When I was a child - I forget how old - my father,
Mr. Vehbi Koç, returned from a trip to Germany and presented me
with my first electrical toy train. This was the start of my passion
for collecting mechanical and industrial objects.
Over the years the collection expanded so much that my homes, offices
and warehouses were overflowing.
When the Koç Group entered into a closer relationship
with large, worldwide, industrial concerns in the 1950s, I noticed
that some of the companies had museums where they displayed their
products from the very first model. I was much impressed by this
practice and considered doing the same with our own products.
However, I thought that such a museum in Turkey would
be of little interest except to industrialists. The idea remained
with me and, whenever I went abroad, I would make a point of visiting
scientific and industrial museums. I remember in particular the
"Deutsches Museum" in Munich and "Science Museum"
in London. But it was when I saw the "Henry Ford Museum"
in Detroit that I immediately decided to gather all my collection
under one roof. After receiving positive views and much encouragement
from my colleagues, my mind was made up.
I started looking for a suitable location and simultaneously
increased my collecting activities. I bought anything I found agreeable,
pleasing, or which attracted my interest. Not every piece was in
good condition, so a workshop had to be established for their restoration.
Meanwhile the search for a suitable site in Istanbul continued.
Eventually Dr. Bülent Bulgurlu, who was been of great
assistance to me in these matters, told me of an alcohol storage
building belonging to the Monopoly Administration at Hasköy on the
Golden Horn. It was now a total ruin, having been destroyed by a
fire in 1984 while it was being used for tobacco storage by the
Monopoly Administration. The garden was abandoned and littered with
barrels. We bought the building in 1991 and had restored it to its
original state by 1993. From its appearance, it could easily be
mistaken for a mosque, or a Byzantine church.
The Rahmi M. Koç Museum was opened to visitors in 1994. In 1996
it was honoured to receive a special award from the Council of Europe's
"European Museum of the Year Award."
In accordance with our expansion plans, in 1996 we
purchased the Hasköy Shipyard, which was being privatized. The shipyard
was founded in 1880 and is just across the road from the present
museum. This proximity and its water frontage make it an ideal site.
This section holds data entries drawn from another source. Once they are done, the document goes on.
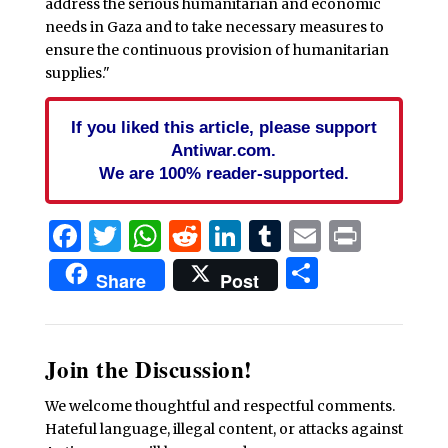
address the serious humanitarian and economic
needs in Gaza and to take necessary measures to
ensure the continuous provision of humanitarian
supplies."
If you liked this article, please support
Antiwar.com.
We are 100% reader-supported.
Facebook
Twitter
WhatsApp
Reddit
LinkedIn
Tumblr
Email
Print
Share
Share
Post
Join the Discussion!
We welcome thoughtful and respectful comments.
Hateful language, illegal content, or attacks against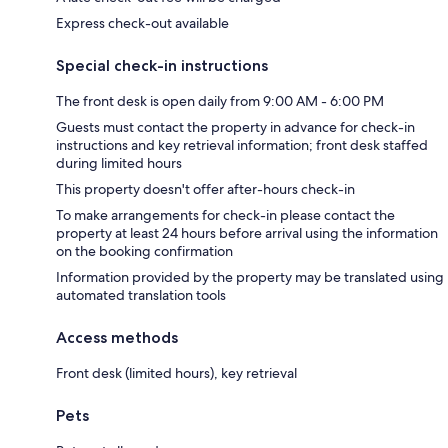
Express check-out available
Special check-in instructions
The front desk is open daily from 9:00 AM - 6:00 PM
Guests must contact the property in advance for check-in
instructions and key retrieval information; front desk staffed
during limited hours
This property doesn't offer after-hours check-in
To make arrangements for check-in please contact the
property at least 24 hours before arrival using the information
on the booking confirmation
Information provided by the property may be translated using
automated translation tools
Access methods
Front desk (limited hours), key retrieval
Pets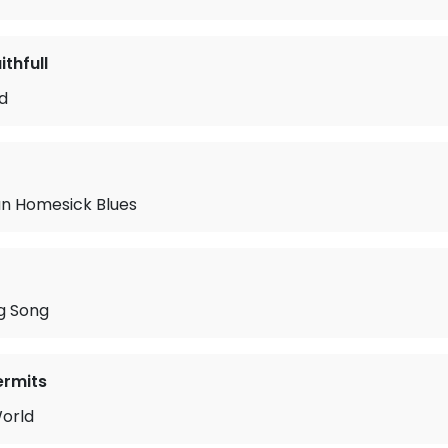
thfull
rd
n Homesick Blues
g Song
ermits
orld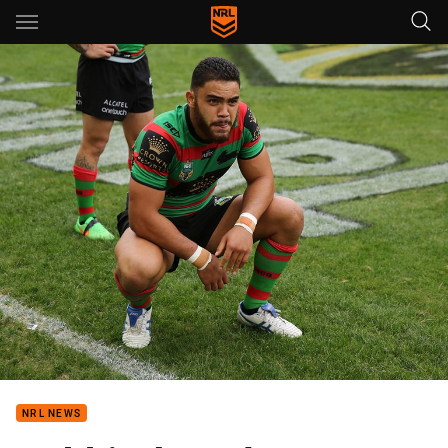
Main
You have skipped the navigation, tab for page content
NRL NEWS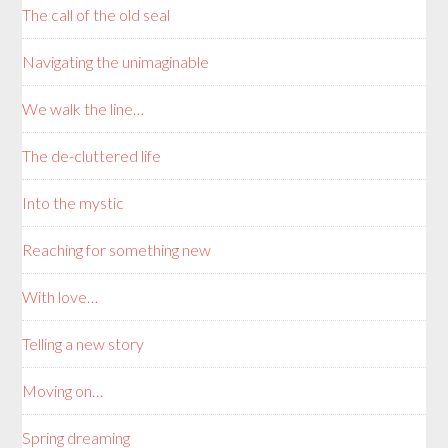
The call of the old seal
Navigating the unimaginable
We walk the line…
The de-cluttered life
Into the mystic
Reaching for something new
With love…
Telling a new story
Moving on…
Spring dreaming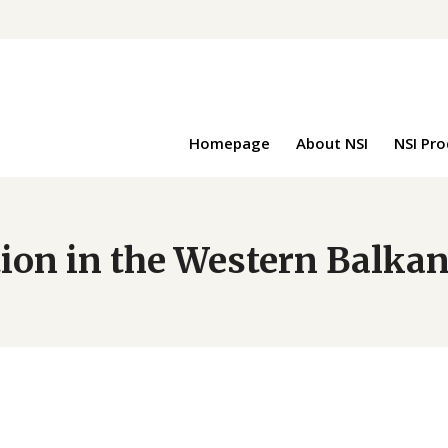
Homepage
About NSI
NSI Pr
ion in the Western Balka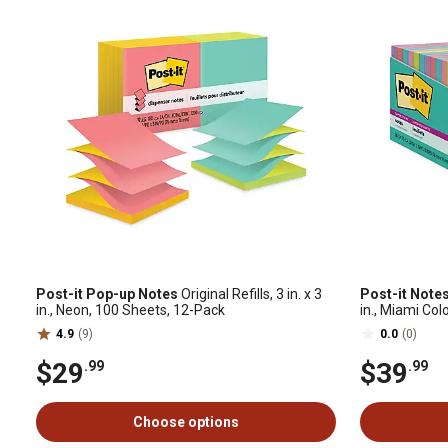
Post-it Pop-up Notes
Original Refills, 3 in. x 3
Post-it Notes
in., Neon, 100 Sheets, 12-Pack
in., Miami Col
4.9
(9)
0.0
(0)
$29
$39
.99
.99
Choose options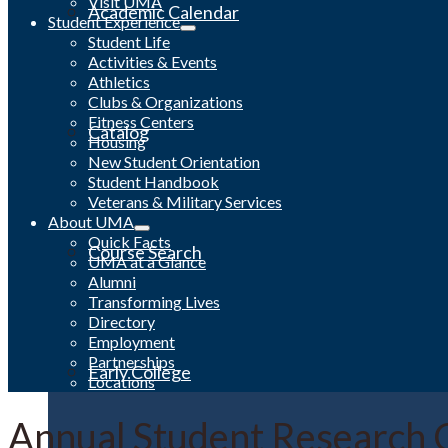
Visit UMA
Academic Calendar
Student Experience
Student Life
Activities & Events
Athletics
Clubs & Organizations
Fitness Centers
Catalog
Housing
New Student Orientation
Student Handbook
Veterans & Military Services
About UMA
Quick Facts
Course Search
UMA at a Glance
Alumni
Transforming Lives
Directory
Employment
Partnerships
Early College
Locations
Annual Student Research 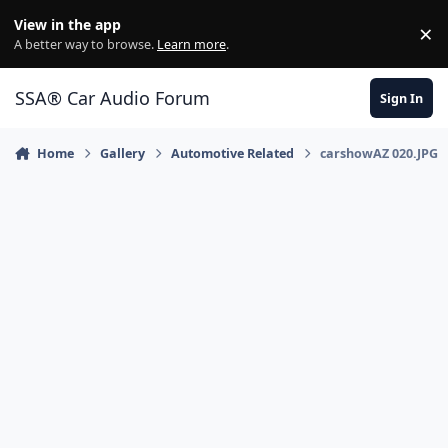
Jump to content
View in the app
×
Di
A better way to browse.
Learn more
.
SSA® Car Audio Forum
Sign In
Home
Gallery
Automotive Related
carshowAZ 020.JPG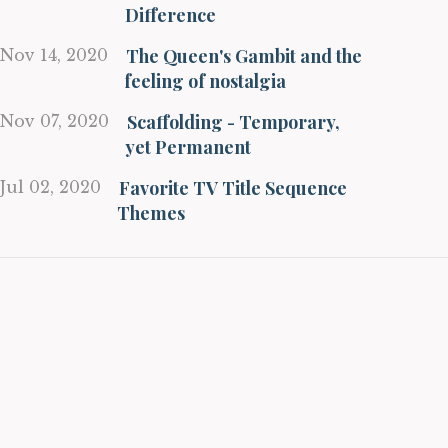
Difference
The Queen's Gambit and the
Nov 14, 2020
feeling of nostalgia
Scaffolding - Temporary,
Nov 07, 2020
yet Permanent
Favorite TV Title Sequence
Jul 02, 2020
Themes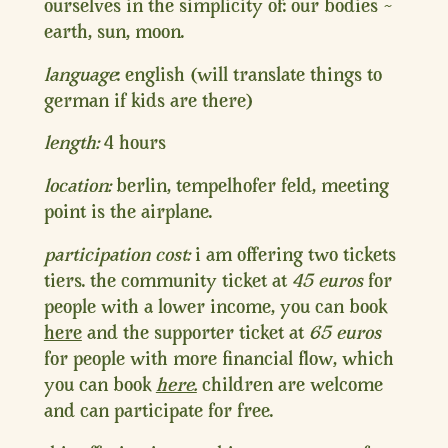
ourselves in the simplicity of: our bodies ~
earth, sun, moon.
language
: english (will translate things to
german if kids are there)
length:
4 hours
location:
berlin, tempelhofer feld, meeting
point is the airplane.
participation cost:
i am offering two tickets
tiers. the community ticket at
45 euros
for
people with a lower income, you can book
here
and the supporter ticket at
65 euros
for people with more financial flow, which
you can book
here.
children are welcome
and can participate for free.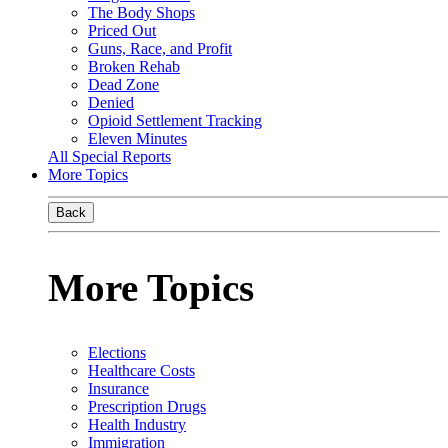
The Body Shops
Priced Out
Guns, Race, and Profit
Broken Rehab
Dead Zone
Denied
Opioid Settlement Tracking
Eleven Minutes
All Special Reports
More Topics
Back
More Topics
Elections
Healthcare Costs
Insurance
Prescription Drugs
Health Industry
Immigration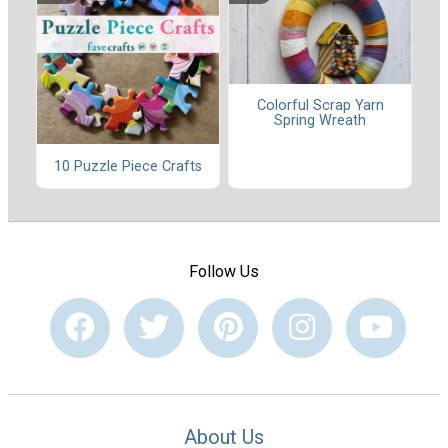
Colorful Scrap Yarn
Spring Wreath
10 Puzzle Piece Crafts
Follow Us
About Us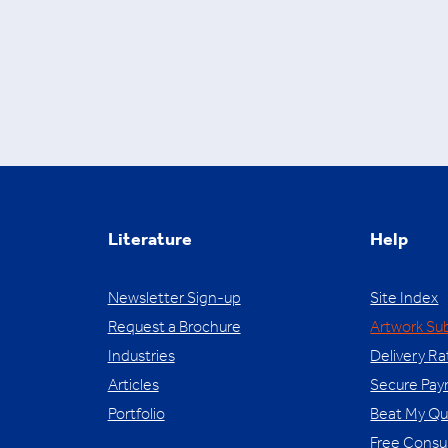
Literature
Help
Newsletter Sign-up
Site Index
Request a Brochure
Artwork Su
Industries
Delivery Ra
Articles
Secure Pa
Portfolio
Beat My Q
Free Consu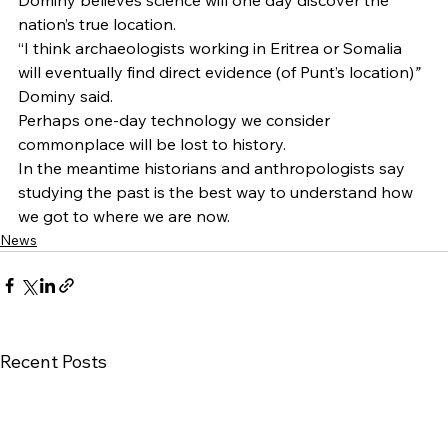
Dominy believes science will one day discover the 
nation’s true location. 
“I think archaeologists working in Eritrea or Somalia 
will eventually find direct evidence (of Punt’s location)
”
Dominy said.  
Perhaps one-day technology we consider 
commonplace will be lost to history.   
In the meantime historians and anthropologists say 
studying the past is the best way to understand how 
we got to where we are now.
News
Recent Posts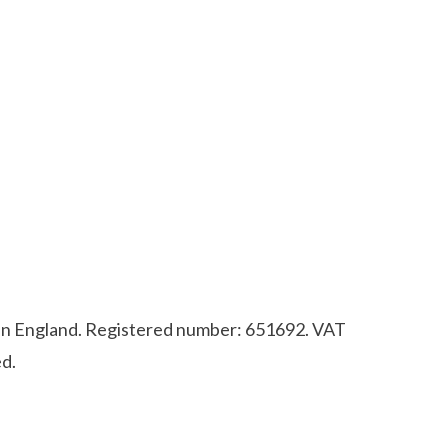
d in England. Registered number: 651692. VAT
d.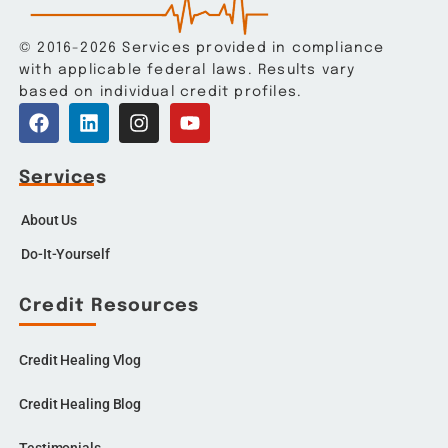
© 2016-2026 Services provided in compliance
with applicable federal laws. Results vary
based on individual credit profiles.
Services
About Us
Do-It-Yourself
Credit Resources
Credit Healing Vlog
Credit Healing Blog
Testimonials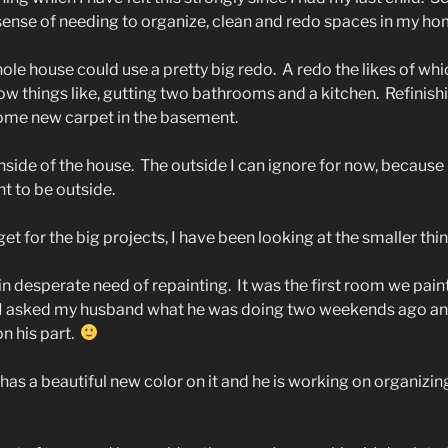
 sense of needing to organize, clean and redo spaces in my ho
ole house could use a pretty big redo.
A redo the likes of whi
w things like, gutting two bathrooms and a kitchen.
Refinish
ome new carpet in the basement.
inside of the house.
The outside I can ignore for now, because i
t to be outside.
et for the big projects, I have been looking at the smaller thin
n desperate need of repainting.
It was the first room we pa
 I asked my husband what he was doing two weekends ago and
n his part.
as a beautiful new color on it and he is working on organizing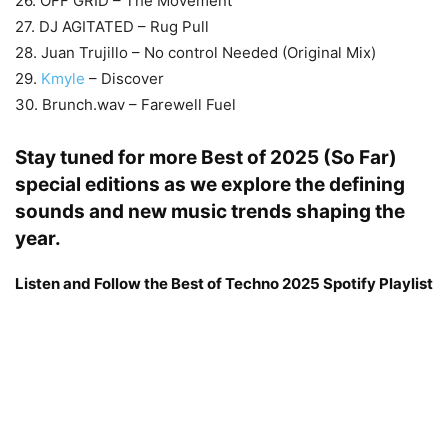
26. OFF GRID – The Movement
27. DJ AGITATED – Rug Pull
28. Juan Trujillo – No control Needed (Original Mix)
29.
Kmyle
– Discover
30. Brunch.wav – Farewell Fuel
Stay tuned for more Best of 2025 (So Far)
special editions as we explore the defining
sounds and new music trends shaping the
year.
Listen and Follow the Best of Techno 2025 Spotify Playlist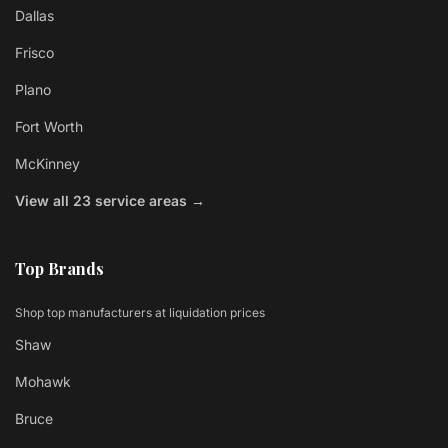
Dallas
Frisco
Plano
Fort Worth
McKinney
View all 23 service areas →
Top Brands
Shop top manufacturers at liquidation prices
Shaw
Mohawk
Bruce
Like the Lengerhane, it is listed as a Grade II historical building.
We opened it in July 2001, and exhibit there mostly full-size objects
that, we believe, will be of great interest to visitors, both Turkish
Much effort has been expended by many of my collaborators,
technical people, academics and professors to bring the museum to
its present state. Also universities, schools and the armed forces
have given great support and assistance by supplying exhibition
pieces and in other ways. Many valuable items have been donated
or loaned by visitors to the museum, sometimes anonymously. I would
like to thank them all for their generosity. I would particularly
like to express my thanks and deep gratitude to the Bosphorus University
and the Kandilli Observatory for having pioneered such a valuable
trend. It is true that a lot of time, effort and cost have been
expended, but this is amply repaid by the appreciation of the visitors
and increase of their numbers with time.